Interestingly the Fire will honor the man Soumare replaced at Friday’s match. Arne Friedrich, the German defender who retired in June after hamstring and hip injuries wouldn’t heal, was the Fire’s Defender-of-the-Year in 2012.
Now the Fire has several options in covering for Soumare. One is to move Jalil Anibaba from right back to a central defender’s role beside Austin Berry. That would mean captain Logan Pause or little-used veteran Mike Videira would play on the right side. Another possibility has Anibaba staying on the right with the promising but inexperienced Hunter Jumper playing beside second-year man Berry in the middle. Jumper, a second-round pick in the 2012 MLS SuperDraft, played in only one first team match this season – a 3-1 win over New York on April 7.

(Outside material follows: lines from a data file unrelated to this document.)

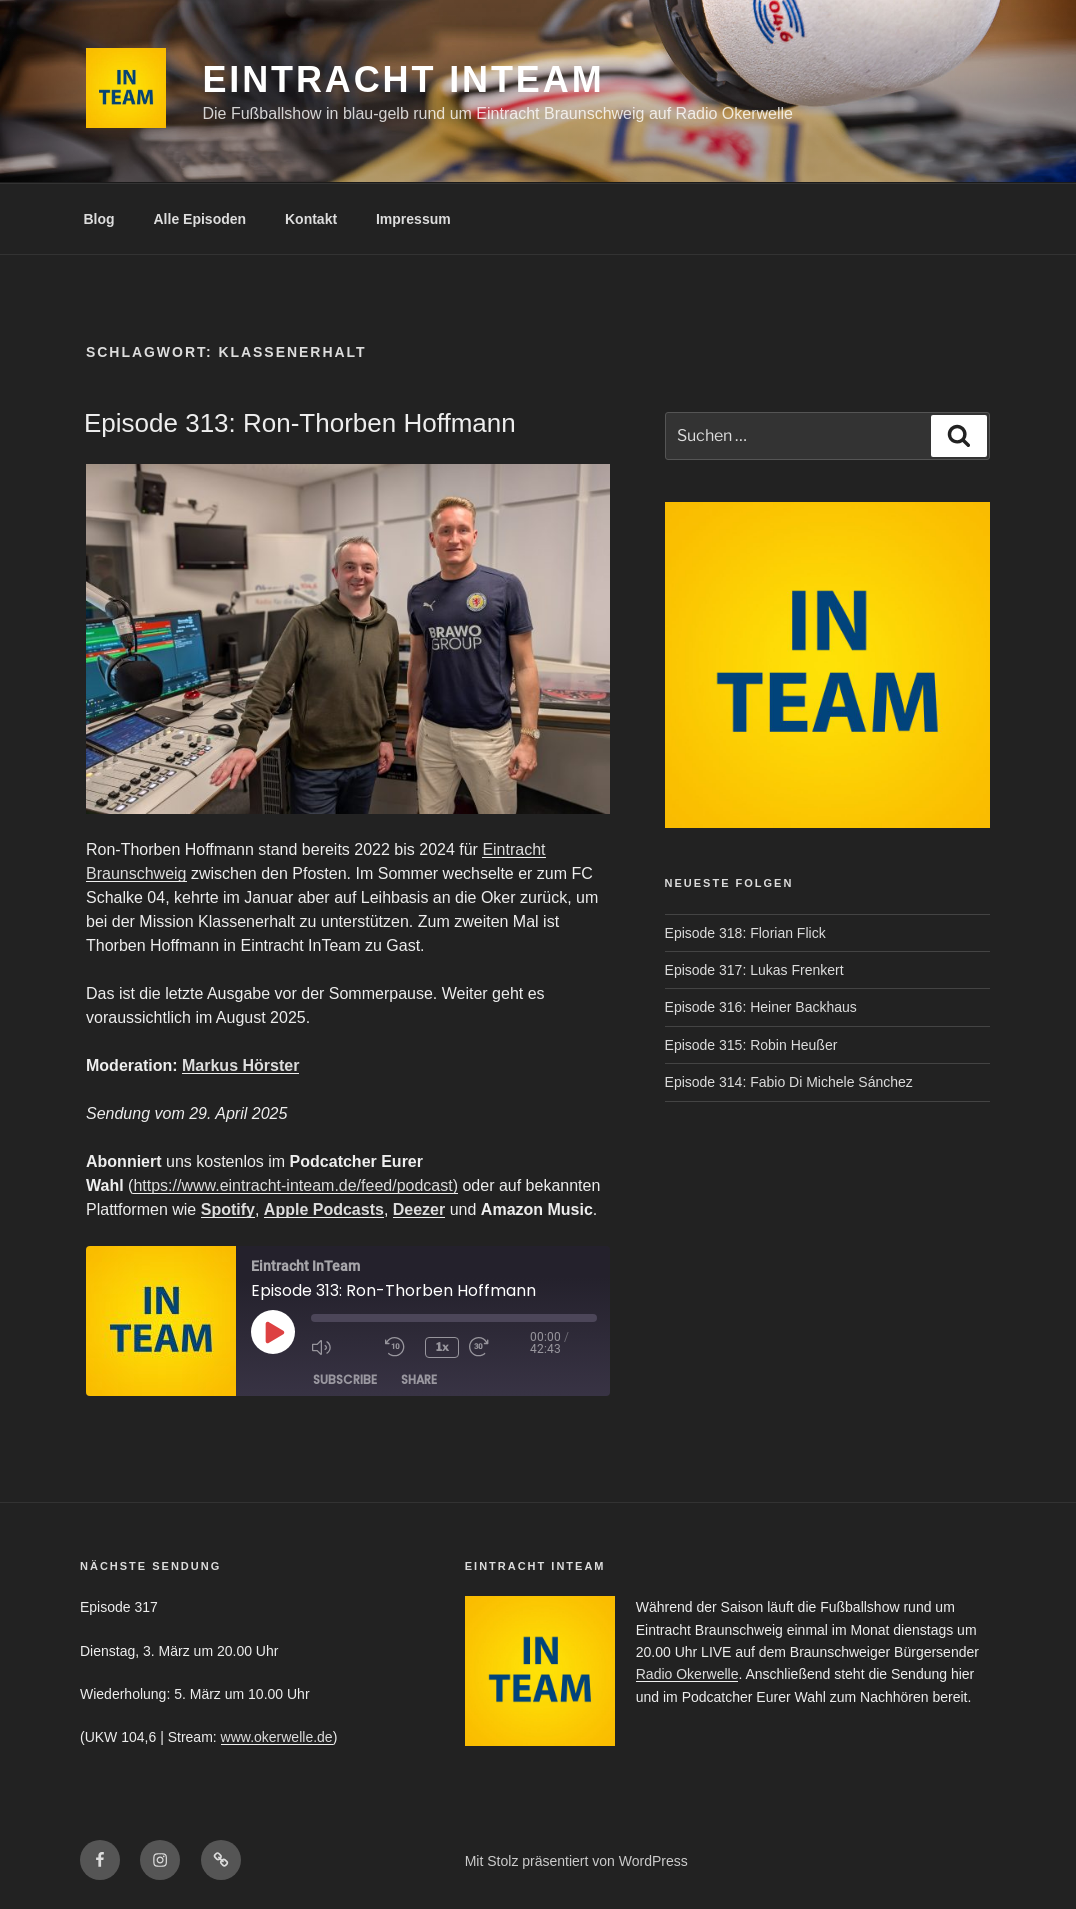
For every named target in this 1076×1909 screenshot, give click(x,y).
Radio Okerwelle (687, 1674)
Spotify (228, 1209)
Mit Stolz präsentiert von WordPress (576, 1861)
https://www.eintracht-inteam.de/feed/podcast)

On the more positive side, the Fire will regain forward Chris Rolfe, who was held out at New England with a hamstring problem, and could get outside midfielder Patrick Nyarko back after missing two matches with a concussion. He’s been given medical clearance to play and returned to training on Wednesday.
The Fire used to own the Kansas City franchise, which began in 1996 with Klopas one of its offensive mainstays. The Fire is 15-4-2 in matches played against Kansas City in Chicago over the last 16 seasons. This season, though, the teams have met twice and the Fire hasn’t won yet. They played a 0-0 match in Kansas City on March 16 and SKC won 2-1 at Toyota Park on July 7.
SKC (11-8-6) is tied for the East lead with the New York Red Bulls. Both have 39 points, eight more than the seventh-place Fire, in 25 matches but SKC has struggled since the MLS All-Star break with three losses in four games. The lone win, though, was a 3-0 romp over New England the week before the Revs put away the Fire.
Peter Vermes, the SKC head coach, was Klopas’ teammate on the U.S. national team from 1988-94 and – like Klopas – Vermes had his problems with officiating last week. He blamed a series of bad calls for his team’s 1-0 road lost to San Jose on Sunday.
SKC is in the throes of a schedule that is busier than the Fire’s. The club is also in the CONCACAF Champions League and will play CD Olimpia in Honduras on Tuesday. SKC had a banner season in 2012, winning the Lamar Hunt U.S. Open Cup and ruling the Eastern Conference during the regular season. In 2000 the Fire and Kansas City Wizards met in the MLS Cup final, Kansas City winning 1-0 at RFK Stadium in Washington D.C.